Nalula langsung berdiri. “Nggak.”
Tolaknya. “Males gue. Ntar ketauan cewek lo, lagi.” Nalula sedikit menyindir
sambil berjalan meninggalkan Kharis.
“Tapi kan lo adik gue.”
Nalula yang telah berada di depan pintu
kamar menghentikan langkahnya. “Tapi kan cewek lo gak mau tau!” tanpa ingin
menunggu komentar dari Kharis, Nalula langsung masuk ke dalam kamarnya dan
menutup pintu.
“Ya udah. Kita pesen makanan dari luar
aja.” Teriak Kharis.
“TERSERAH.” Balas Nalula juga dengan
teriakkan dari arah dalam kamarnya.
Tak lama, Nalula keluar dari kamarnya.
Kharis pun tengah sia di meja makan. Selama makan, mereka cukup lama saling
diam. Sampai akhirnya, Kharis memulai pembicaraan.
“Gimana Siliwangi?”
“Apa nya yang gimana?” Nalula balik
bertanya seraya menenggak minumannya. “Gue kan udah gak sekolah di sana.”

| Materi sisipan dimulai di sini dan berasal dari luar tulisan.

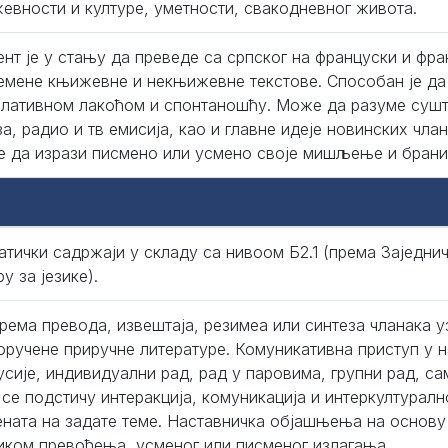
евности и културе, уметности, свакодневног живота.
ент је у стању да преведе са српског на француски и фр
емене књижевне и некњижевне текстове. Способан је да
елативном лакоћом и спонтаношћу. Може да разуме сушт
за, радио и тв емисија, као и главне идеје новинских чла
 да изрази писмено или усмено своје мишљење и брани 
атички садржаји у складу са нивоом Б2.1 (према Заједн
у за језике).
рема превода, извештаја, резимеа или синтеза чланака у
оручене приручне литературе. Комуникативна приступ у н
усије, индивидуални рад, рад у паровима, групни рад, са
 се подстичу интеракција, комуникација и интеркултурал
ената на задате теме. Наставничка објашњења на основу
иком превођења, усменог или писменог излагања.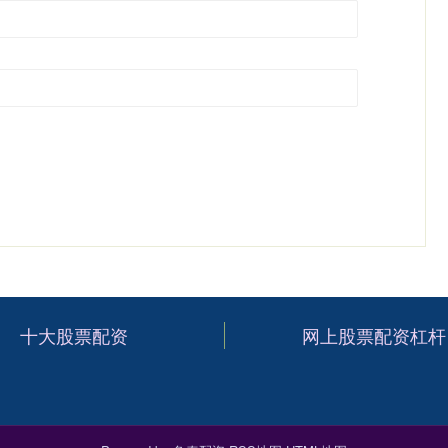
十大股票配资
网上股票配资杠杆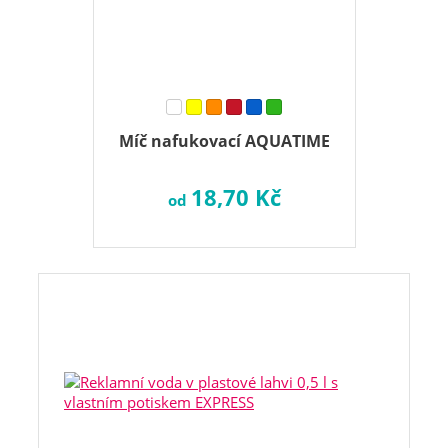
Míč nafukovací AQUATIME
18,70 Kč
od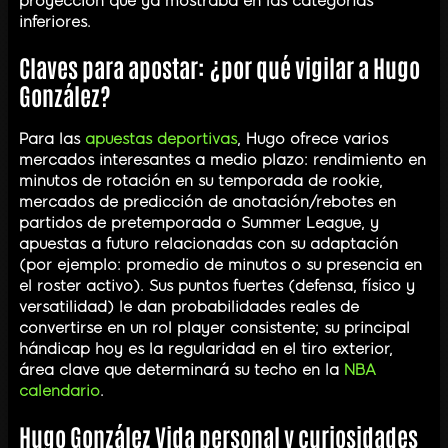
proyección que ya mostraba en las categorías
inferiores.
Claves para apostar: ¿por qué vigilar a Hugo
González?
Para las
apuestas deportivas
, Hugo ofrece varios
mercados interesantes a medio plazo: rendimiento en
minutos de rotación en su temporada de rookie,
mercados de predicción de anotación/rebotes en
partidos de pretemporada o Summer League, y
apuestas a futuro relacionadas con su adaptación
(por ejemplo: promedio de minutos o su presencia en
el roster activo). Sus puntos fuertes (defensa, físico y
versatilidad) le dan probabilidades reales de
convertirse en un rol player consistente; su principal
hándicap hoy es la regularidad en el tiro exterior,
área clave que determinará su techo en la
NBA
calendario
.
Hugo González Vida personal y curiosidades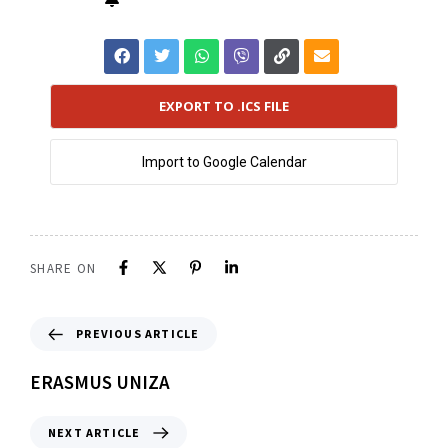
EXPORT TO .ICS FILE
Import to Google Calendar
SHARE ON
PREVIOUS ARTICLE
ERASMUS UNIZA
NEXT ARTICLE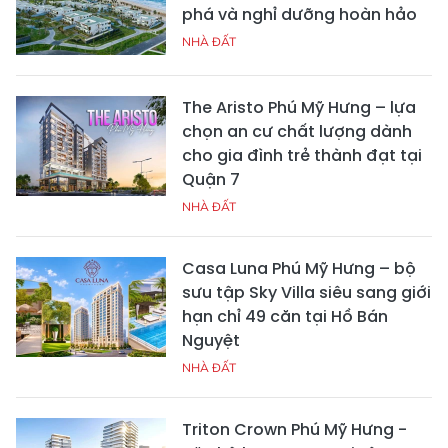
phá và nghỉ dưỡng hoàn hảo
NHÀ ĐẤT
The Aristo Phú Mỹ Hưng – lựa
chọn an cư chất lượng dành
cho gia đình trẻ thành đạt tại
Quận 7
NHÀ ĐẤT
Casa Luna Phú Mỹ Hưng – bộ
sưu tập Sky Villa siêu sang giới
hạn chỉ 49 căn tại Hồ Bán
Nguyệt
NHÀ ĐẤT
Triton Crown Phú Mỹ Hưng -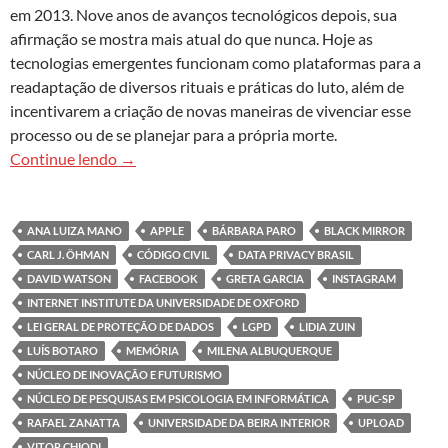
em 2013. Nove anos de avanços tecnológicos depois, sua
afirmação se mostra mais atual do que nunca. Hoje as
tecnologias emergentes funcionam como plataformas para a
readaptação de diversos rituais e práticas do luto, além de
incentivarem a criação de novas maneiras de vivenciar esse
processo ou de se planejar para a própria morte.
Morte na era digital: como empresas de tecnolog
Continue lendo
→
ANA LUIZA MANO
APPLE
BÁRBARA PARO
BLACK MIRROR
CARL J. ÖHMAN
CÓDIGO CIVIL
DATA PRIVACY BRASIL
DAVID WATSON
FACEBOOK
GRETA GARCIA
INSTAGRAM
INTERNET INSTITUTE DA UNIVERSIDADE DE OXFORD
LEI GERAL DE PROTEÇÃO DE DADOS
LGPD
LIDIA ZUIN
LUÍS BOTARO
MEMÓRIA
MILENA ALBUQUERQUE
NÚCLEO DE INOVAÇÃO E FUTURISMO
NÚCLEO DE PESQUISAS EM PSICOLOGIA EM INFORMÁTICA
PUC-SP
RAFAEL ZANATTA
UNIVERSIDADE DA BEIRA INTERIOR
UPLOAD
VITOR CHIODI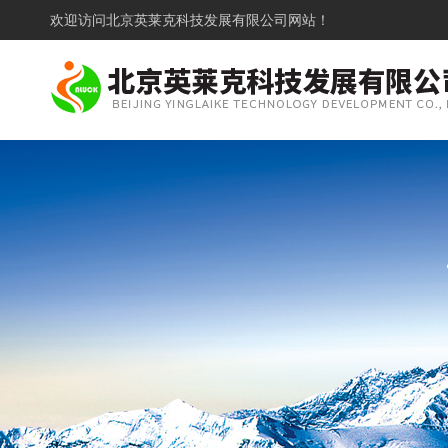
欢迎访问
北京英莱克科技发展有限公司网站！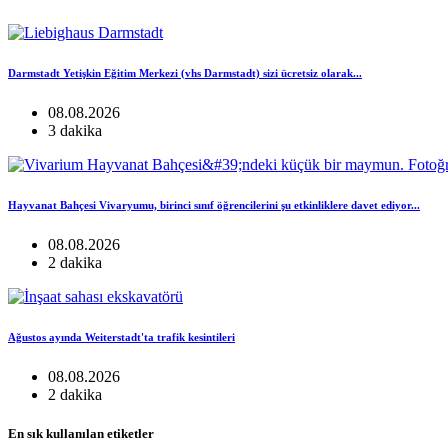
Darmstadt Yetişkin Eğitim Merkezi (vhs Darmstadt) sizi ücretsiz olarak...
08.08.2026
3 dakika
Hayvanat Bahçesi Vivaryumu, birinci sınıf öğrencilerini şu etkinliklere davet ediyor...
08.08.2026
2 dakika
Ağustos ayında Weiterstadt'ta trafik kesintileri
08.08.2026
2 dakika
En sık kullanılan etiketler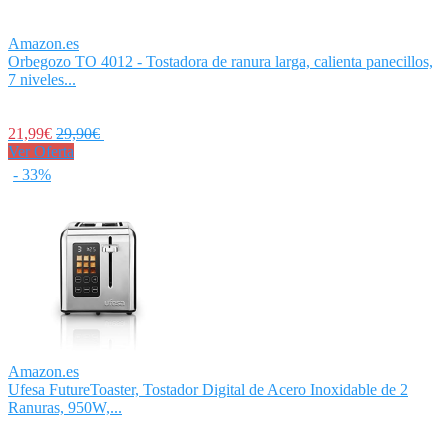
Amazon.es
Orbegozo TO 4012 - Tostadora de ranura larga, calienta panecillos,
7 niveles...
21,99€
29,90€
Ver Oferta
- 33%
Amazon.es
Ufesa FutureToaster, Tostador Digital de Acero Inoxidable de 2
Ranuras, 950W,...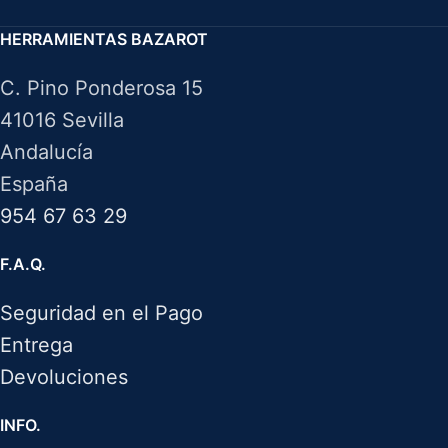
HERRAMIENTAS BAZAROT
C. Pino Ponderosa 15
41016 Sevilla
Andalucía
España
954 67 63 29
F.A.Q.
Seguridad en el Pago
Entrega
Devoluciones
INFO.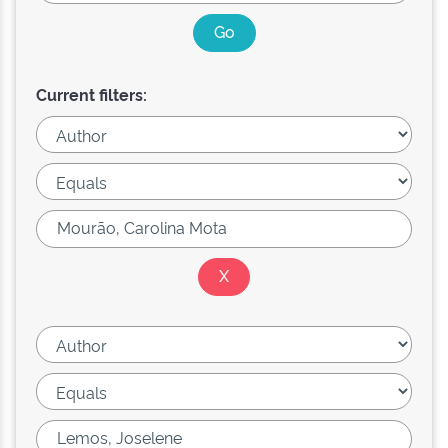
Current filters: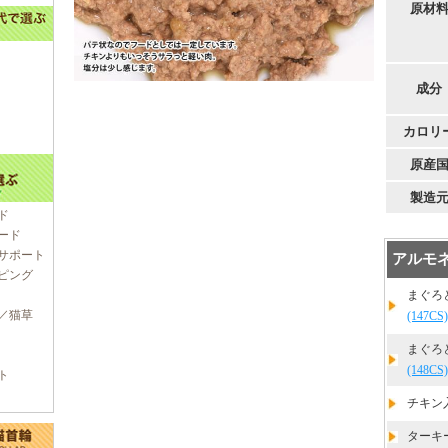
原材
成分
カロリ
原産
製造
ド
ード
サポート
アルモネ
ピング
まぐろ
／猫草
(147CS)
まぐろ
(148CS)
ト
チキン
ターキ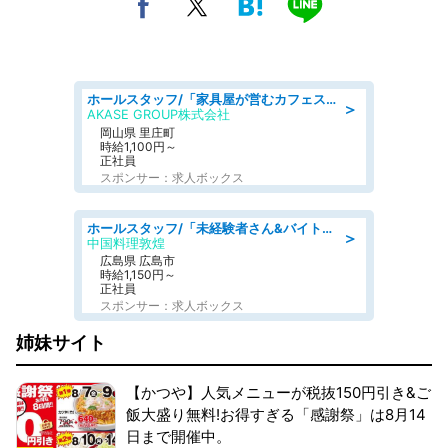
ホールスタッフ/「家具屋が営むカフェスタッフ!」週2日～OK!嬉しいまかない付き/岡山県/浅口郡里庄町
＞
AKASE GROUP株式会社
岡山県 里庄町
時給1,100円～
正社員
スポンサー：求人ボックス
ホールスタッフ/「未経験者さん&バイトデビューも大歓迎」残業ほぼなし×1日3時間〜勤務OK!フォロー体制も充実/広島県/広島市南区
＞
中国料理敦煌
広島県 広島市
時給1,150円～
正社員
スポンサー：求人ボックス
姉妹サイト
【かつや】人気メニューが税抜150円引き&ご
飯大盛り無料!お得すぎる「感謝祭」は8月14
日まで開催中。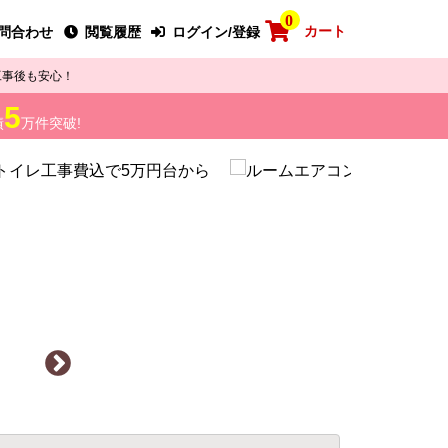
0
カート
問合わせ
閲覧履歴
ログイン/登録
工事後も安心！
5
績
万件突破!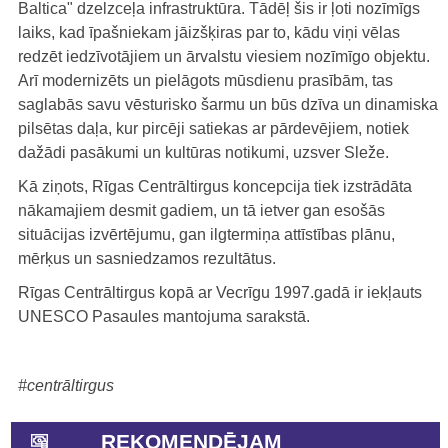
Baltica" dzelzceļa infrastruktūra. Tādēļ šis ir ļoti nozīmīgs
laiks, kad īpašniekam jāizšķiras par to, kādu viņi vēlas
redzēt iedzīvotājiem un ārvalstu viesiem nozīmīgo objektu.
Arī modernizēts un pielāgots mūsdienu prasībām, tas
saglabās savu vēsturisko šarmu un būs dzīva un dinamiska
pilsētas daļa, kur pircēji satiekas ar pārdevējiem, notiek
dažādi pasākumi un kultūras notikumi, uzsver Sleže.
Kā ziņots, Rīgas Centrāltirgus koncepcija tiek izstrādāta
nākamajiem desmit gadiem, un tā ietver gan esošās
situācijas izvērtējumu, gan ilgtermiņa attīstības plānu,
mērķus un sasniedzamos rezultātus.
Rīgas Centrāltirgus kopā ar Vecrīgu 1997.gadā ir iekļauts
UNESCO Pasaules mantojuma sarakstā.
#centrāltirgus
REKOMENDĒJAM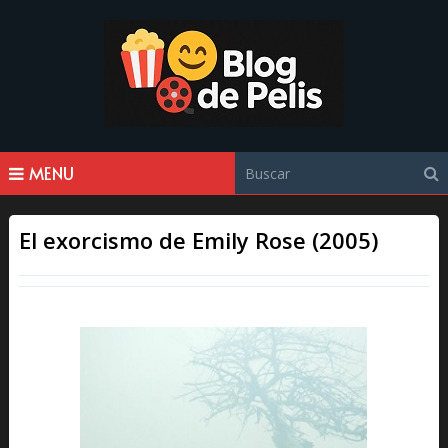
MENU
El exorcismo de Emily Rose (2005)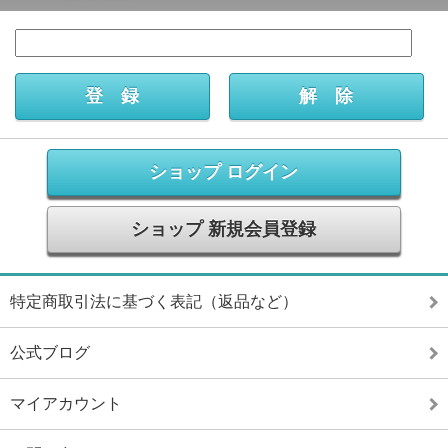
ショップ ログイン
ショップ 新規会員登録
特定商取引法に基づく表記（返品など）
公式ブログ
マイアカウント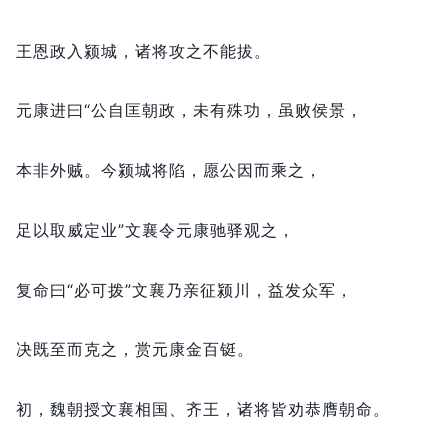
王恩政入颍城，
诸将攻之不能拔。
元康进曰“公自匡朝政，
未有殊功，
虽败侯景，
本非外贼。
今颍城将陷，
愿公因而乘之，
足以取威定业”文襄令元康驰驿观之，
复命曰“必可拨”文襄乃亲征颍川，
益发众军，
决既至而克之，
赏元康金百铤。
初，
魏朝授文襄相国、齐王，
诸将皆劝恭膺朝命。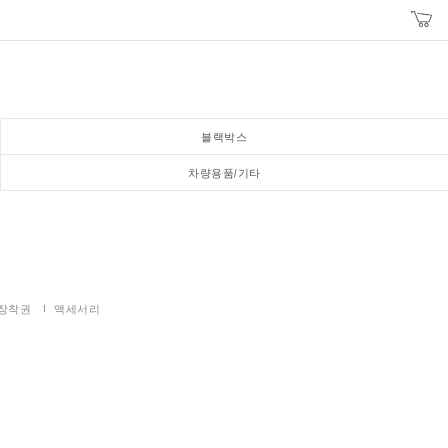
블랙박스
차량용품/기타
장착권
액세서리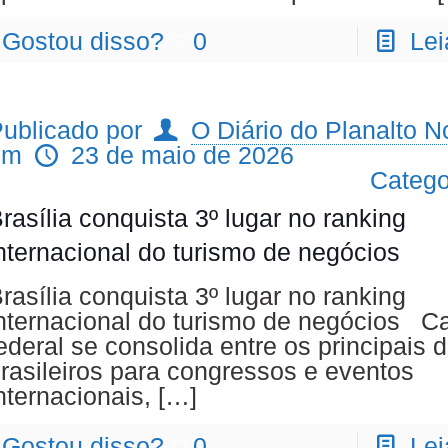
Gostou disso?
0
Lei
ublicado por
O Diário do Planalto No
em
23 de maio de 2026
Catego
rasília conquista 3º lugar no ranking
nternacional do turismo de negócios
rasília conquista 3º lugar no ranking
nternacional do turismo de negócios Ca
ederal se consolida entre os principais 
rasileiros para congressos e eventos
nternacionais,
[…]
Gostou disso?
0
Lei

“Tapi katanya dulu lo jadi asisten
pelatih di sana ya?”
“Kata siapa?”
Mata Kharis mengawasi. Ia pun tersenyum.
“Kata gue barusan.” Sesaat mereka saling diam. “Gue baru aja diangkat jadi
pelatih sepakbola di Rosengard nih.”
“Terus?”
“Lo jadi asisten gue ya?” pintanya terus
terang.
Nalula berdiri seraya membawa piring
kotornya ke tempat pencucian piring. “Cepet selesain makan lo. Biar piringnya
bisa sekalian gue cuci.” Nalula seperti menghindari permintaan Kharis. Tak begitu lama, Kharis pun membawa
piring kotornya ke Nalula. ia sengaja berdiri berdekatan dengan Nalula.
“Jawaban lo?” Tanya Kharis memastikan sambil setengah berbisik di telinga
Nalula.
“Nggak.”
Kharis kembali tersenyum. “Gak nolak
maksudnya?” Ledeknya sambil berjalan dan tak ingin Nalula meresponnya.